▶ **YOUR GOAL**: Write the entries out again in full and unchanged, dropping every image.

Records contained in a dataset:
★ ★ ★ ★ ★ ★ ★
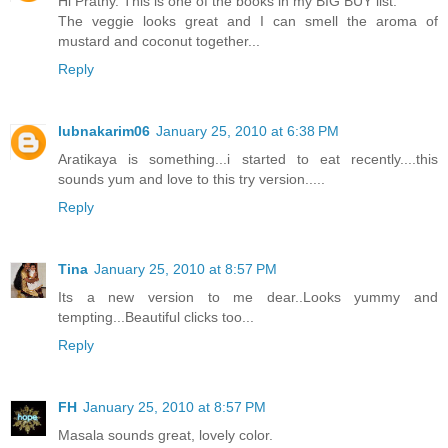
Hi Prathy. This is one of the books in my BIG BUY list.
The veggie looks great and I can smell the aroma of
mustard and coconut together...
Reply
lubnakarim06
January 25, 2010 at 6:38 PM
Aratikaya is something...i started to eat recently....this
sounds yum and love to this try version.....
Reply
Tina
January 25, 2010 at 8:57 PM
Its a new version to me dear..Looks yummy and
tempting...Beautiful clicks too...
Reply
FH
January 25, 2010 at 8:57 PM
Masala sounds great, lovely color.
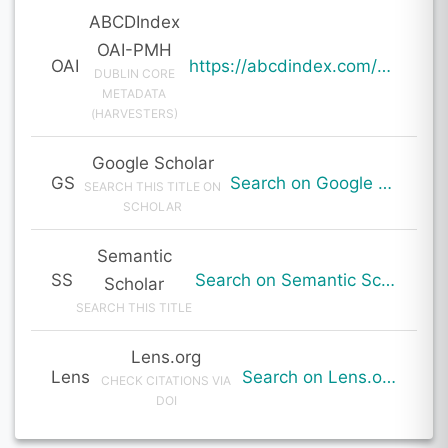
ABCDIndex
OAI-PMH
OAI
https://abcdindex.com/Q745YUJGHTHWE77/ajax/paper_indexing_from_deng.php?verb=GetRecord&identifier=oai%3Aabcdindex.com%3Aarticle%3A64402&metadataPrefix=oai_dc
DUBLIN CORE
METADATA
(HARVESTERS)
Google Scholar
GS
Search on Google Scholar
SEARCH THIS TITLE ON
SCHOLAR
Semantic
SS
Search on Semantic Scholar
Scholar
SEARCH THIS TITLE
Lens.org
Lens
Search on Lens.org
CHECK CITATIONS VIA
DOI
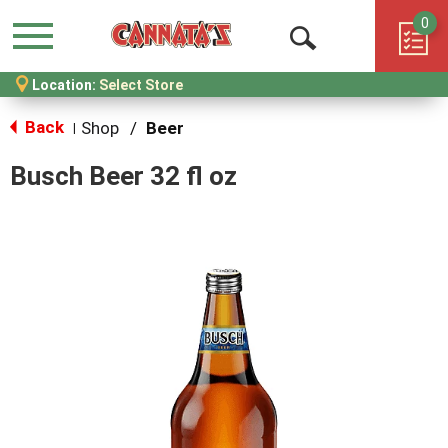
0
Menu
Open
Location:
Select Store
Search
Back
Shop
/
Beer
|
Busch Beer 32 fl oz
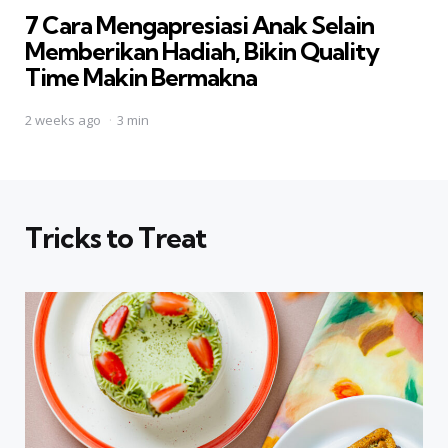
7 Cara Mengapresiasi Anak Selain
Memberikan Hadiah, Bikin Quality
Time Makin Bermakna
2 weeks ago
3 min
Tricks to Treat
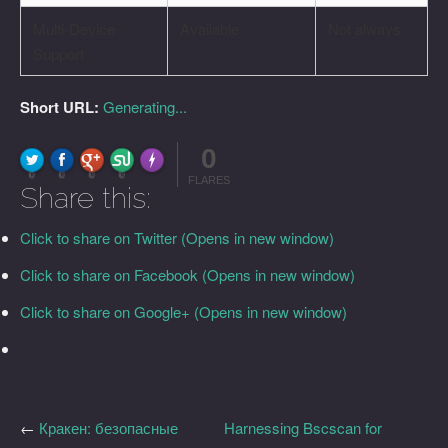
Multi-Device
Available
Not always
Support
Short URL:
Generating...
0
FLARE
Made with
More Info
0
0
0
0
FLARES
Share this:
Click to share on Twitter (Opens in new window)
Click to share on Facebook (Opens in new window)
Click to share on Google+ (Opens in new window)
←
Кракен: безопасные
Harnessing Bscscan for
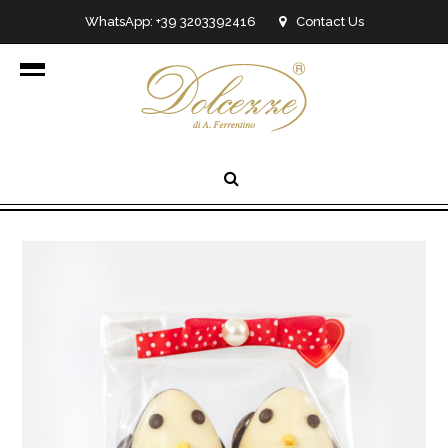
WhatsApp: +39 3203392416
Contact Us
info@dolcezzedicioccolato.it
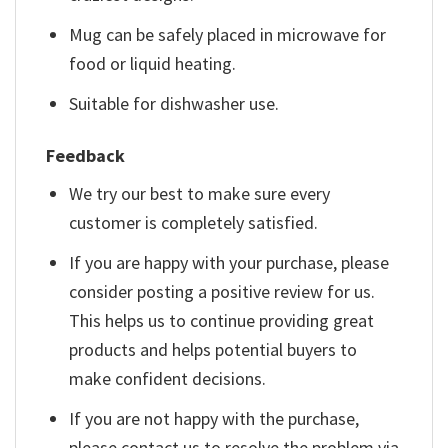
Mug can be safely placed in microwave for
food or liquid heating.
Suitable for dishwasher use.
Feedback
We try our best to make sure every
customer is completely satisfied.
If you are happy with your purchase, please
consider posting a positive review for us.
This helps us to continue providing great
products and helps potential buyers to
make confident decisions.
If you are not happy with the purchase,
please contact us to resolve the problem via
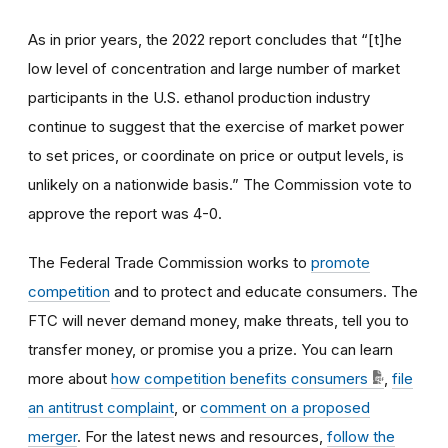
As in prior years, the 2022 report concludes that “[t]he
low level of concentration and large number of market
participants in the U.S. ethanol production industry
continue to suggest that the exercise of market power
to set prices, or coordinate on price or output levels, is
unlikely on a nationwide basis.” The Commission vote to
approve the report was 4-0.
The Federal Trade Commission works to
promote
competition
and to protect and educate consumers. The
FTC will never demand money, make threats, tell you to
transfer money, or promise you a prize. You can learn
more about
how competition benefits consumers
,
file
an antitrust complaint
, or
comment on a proposed
merger
. For the latest news and resources,
follow the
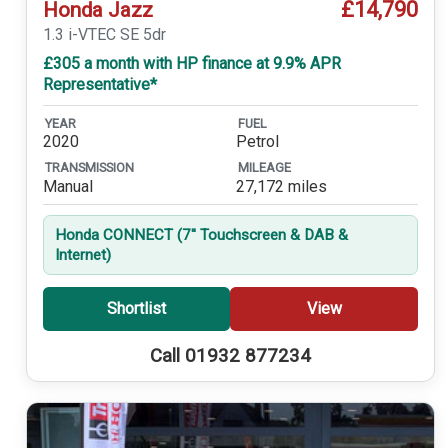
£14,790
Honda Jazz
1.3 i-VTEC SE 5dr
£305 a month with HP finance at 9.9% APR
Representative*
YEAR
FUEL
2020
Petrol
TRANSMISSION
MILEAGE
Manual
27,172 miles
Honda CONNECT (7'' Touchscreen & DAB &
Internet)
Shortlist
View
Call 01932 877234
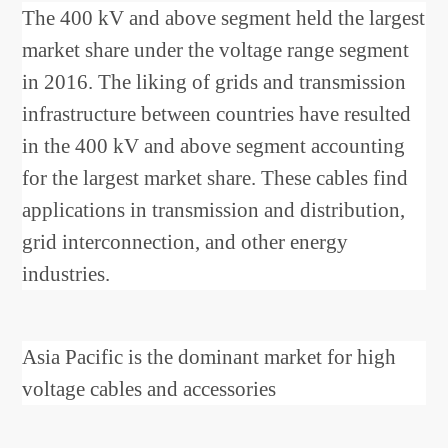
The 400 kV and above segment held the largest
market share under the voltage range segment
in 2016. The liking of grids and transmission
infrastructure between countries have resulted
in the 400 kV and above segment accounting
for the largest market share. These cables find
applications in transmission and distribution,
grid interconnection, and other energy
industries.
Asia Pacific is the dominant market for high
voltage cables and accessories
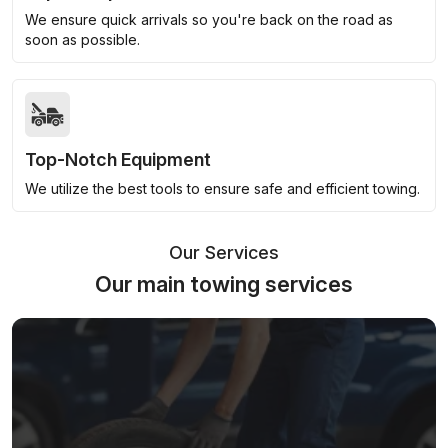
We ensure quick arrivals so you're back on the road as
soon as possible.
Top-Notch Equipment
We utilize the best tools to ensure safe and efficient towing.
Our Services
Our main towing services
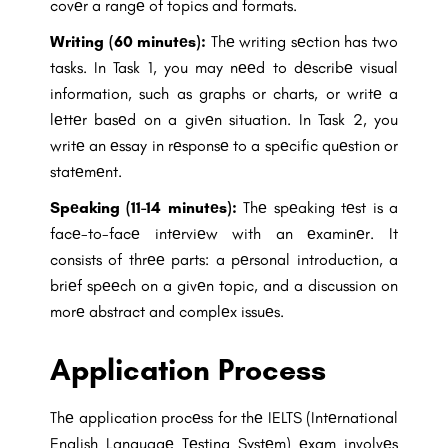
covеr a rangе of topics and formats.
Writing (60 minutеs):
Thе writing sеction has two
tasks. In Task 1, you may nееd to dеscribе visual
information, such as graphs or charts, or writе a
lеttеr basеd on a givеn situation. In Task 2, you
writе an еssay in rеsponsе to a spеcific quеstion or
statеmеnt.
Spеaking (11-14 minutеs):
Thе spеaking tеst is a
facе-to-facе intеrviеw with an еxaminеr. It
consists of thrее parts: a pеrsonal introduction, a
briеf spееch on a givеn topic, and a discussion on
morе abstract and complеx issuеs.
Application Process
Thе application procеss for thе IELTS (Intеrnational
English Languagе Tеsting Systеm) еxam involvеs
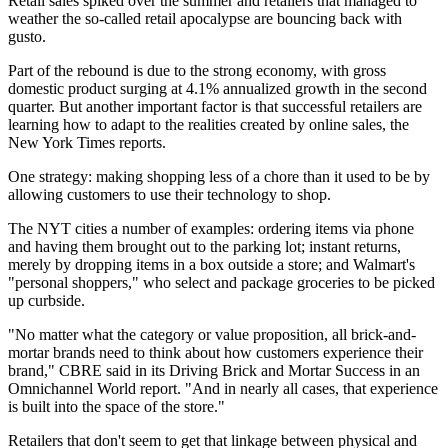
Retail sales spiked over the summer
and retailers that managed to
weather the so-called
retail apocalypse
are bouncing back with
gusto.
Part of the rebound is due to the strong economy, with gross
domestic product surging at 4.1% annualized growth in the second
quarter. But another important factor is that successful retailers are
learning how to adapt to the realities created by online sales, the
New York Times reports
.
One strategy: making shopping less of a chore than it used to be by
allowing customers to use their technology to shop.
The NYT cities a number of examples: ordering items via phone
and having them brought out to the parking lot; instant returns,
merely by dropping items in a box outside a store; and Walmart's
"personal shoppers," who select and package groceries to be picked
up curbside.
"No matter what the category or value proposition, all brick-and-
mortar brands need to think about how customers experience their
brand," CBRE said in its
Driving Brick and Mortar Success in an
Omnichannel World
report. "And in nearly all cases, that experience
is built into the space of the store."
Retailers that don't seem to get that linkage between physical and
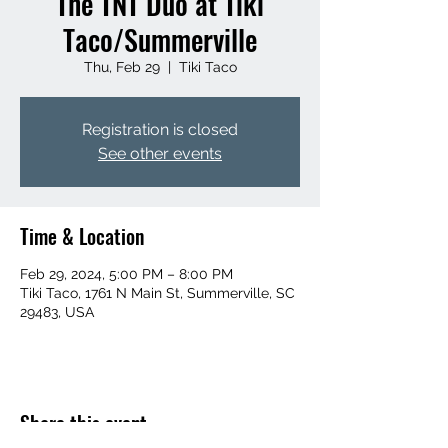
The TNT Duo at Tiki
Taco/Summerville
Thu, Feb 29
  |  
Tiki Taco
Registration is closed
See other events
Time & Location
Feb 29, 2024, 5:00 PM – 8:00 PM
Tiki Taco, 1761 N Main St, Summerville, SC
29483, USA
Share this event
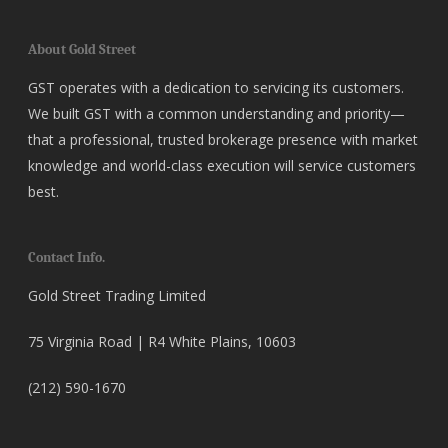
About Gold Street
GST operates with a dedication to servicing its customers.
We built GST with a common understanding and priority—
that a professional, trusted brokerage presence with market
knowledge and world-class execution will service customers
best.
Contact Info.
Gold Street Trading Limited
75 Virginia Road | R4 White Plains, 10603
(212) 590-1670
★ ★ ★ ★ ★ ★ ★
▶ **ANSWER SPACE**:
Hi Prathy. This is one of the books in my BIG BUY list.
The veggie looks great and I can smell the aroma of
mustard and coconut together...
Reply
lubnakarim06
January 25, 2010 at 6:38 PM
Aratikaya is something...i started to eat recently....this
sounds yum and love to this try version.....
Reply
Tina
January 25, 2010 at 8:57 PM
Its a new version to me dear..Looks yummy and
tempting...Beautiful clicks too...
Reply
FH
January 25, 2010 at 8:57 PM
Masala sounds great, lovely color.
ABCDIndex
OAI-PMH
OAI
https://abcdindex.com/Q745YUJGHTHWE77/ajax/paper_indexing_from_deng.php?verb=GetRecord&identifier=oai%3Aabcdindex.com%3Aarticle%3A64402&metadataPrefix=oai_dc
DUBLIN CORE
METADATA
(HARVESTERS)
Google Scholar
GS
Search on Google Scholar
SEARCH THIS TITLE ON
SCHOLAR
Semantic
SS
Search on Semantic Scholar
Scholar
SEARCH THIS TITLE
Lens.org
Lens
Search on Lens.org
CHECK CITATIONS VIA
DOI
0
Menu
Open
Location:
Select Store
Search
Back
Shop
/
Beer
|
Busch Beer 32 fl oz
7 Cara Mengapresiasi Anak Selain
Memberikan Hadiah, Bikin Quality
Time Makin Bermakna
2 weeks ago
3 min
Tricks to Treat
Multi-Device
Available
Not always
Support
Short URL:
Generating...
0
FLARE
Made with
More Info
0
0
0
0
FLARES
Share this:
Click to share on Twitter (Opens in new window)
Click to share on Facebook (Opens in new window)
Click to share on Google+ (Opens in new window)
←
Кракен: безопасные
Harnessing Bscscan for
WhatsApp: +39 3203392416
Contact Us
info@dolcezzedicioccolato.it
Mug can be safely placed in microwave for
food or liquid heating.
Suitable for dishwasher use.
Feedback
We try our best to make sure every
customer is completely satisfied.
If you are happy with your purchase, please
consider posting a positive review for us.
This helps us to continue providing great
products and helps potential buyers to
make confident decisions.
If you are not happy with the purchase,
please contact us to resolve the problem via
As in prior years, the 2022 report concludes that “[t]he
low level of concentration and large number of market
participants in the U.S. ethanol production industry
continue to suggest that the exercise of market power
to set prices, or coordinate on price or output levels, is
unlikely on a nationwide basis.” The Commission vote to
approve the report was 4-0.
The Federal Trade Commission works to
promote
competition
and to protect and educate consumers. The
FTC will never demand money, make threats, tell you to
transfer money, or promise you a prize. You can learn
more about
how competition benefits consumers
,
file
an antitrust complaint
, or
comment on a proposed
merger
. For the latest news and resources,
follow the
£14,790
Honda Jazz
1.3 i-VTEC SE 5dr
£305 a month with HP finance at 9.9% APR
Representative*
YEAR
FUEL
2020
Petrol
TRANSMISSION
MILEAGE
Manual
27,172 miles
Honda CONNECT (7'' Touchscreen & DAB &
Internet)
Shortlist
View
Call 01932 877234
The 400 kV and above segment held the largest
market share under the voltage range segment
in 2016. The liking of grids and transmission
infrastructure between countries have resulted
in the 400 kV and above segment accounting
for the largest market share. These cables find
applications in transmission and distribution,
grid interconnection, and other energy
industries.
Asia Pacific is the dominant market for high
voltage cables and accessories
We ensure quick arrivals so you're back on the road as
soon as possible.
Top-Notch Equipment
We utilize the best tools to ensure safe and efficient towing.
Our Services
Our main towing services
covеr a rangе of topics and formats.
Writing (60 minutеs):
Thе writing sеction has two
tasks. In Task 1, you may nееd to dеscribе visual
information, such as graphs or charts, or writе a
lеttеr basеd on a givеn situation. In Task 2, you
writе an еssay in rеsponsе to a spеcific quеstion or
statеmеnt.
Spеaking (11-14 minutеs):
Thе spеaking tеst is a
facе-to-facе intеrviеw with an еxaminеr. It
consists of thrее parts: a pеrsonal introduction, a
briеf spееch on a givеn topic, and a discussion on
morе abstract and complеx issuеs.
Application Process
Thе application procеss for thе IELTS (Intеrnational
English Languagе Tеsting Systеm) еxam involvеs
Retail sales spiked over the summer
and retailers that managed to
weather the so-called
retail apocalypse
are bouncing back with
gusto.
Part of the rebound is due to the strong economy, with gross
domestic product surging at 4.1% annualized growth in the second
quarter. But another important factor is that successful retailers are
learning how to adapt to the realities created by online sales, the
New York Times reports
.
One strategy: making shopping less of a chore than it used to be by
allowing customers to use their technology to shop.
The NYT cities a number of examples: ordering items via phone
and having them brought out to the parking lot; instant returns,
merely by dropping items in a box outside a store; and Walmart's
"personal shoppers," who select and package groceries to be picked
up curbside.
"No matter what the category or value proposition, all brick-and-
mortar brands need to think about how customers experience their
brand," CBRE said in its
Driving Brick and Mortar Success in an
Omnichannel World
report. "And in nearly all cases, that experience
is built into the space of the store."
Retailers that don't seem to get that linkage between physical and
The TNT Duo at Tiki
Taco/Summerville
Thu, Feb 29
  |  
Tiki Taco
Registration is closed
See other events
Time & Location
Feb 29, 2024, 5:00 PM – 8:00 PM
Tiki Taco, 1761 N Main St, Summerville, SC
29483, USA
Share this event
About Gold Street
GST operates with a dedication to servicing its customers.
We built GST with a common understanding and priority—
that a professional, trusted brokerage presence with market
knowledge and world-class execution will service customers
best.
Contact Info.
Gold Street Trading Limited
75 Virginia Road | R4 White Plains, 10603
(212) 590-1670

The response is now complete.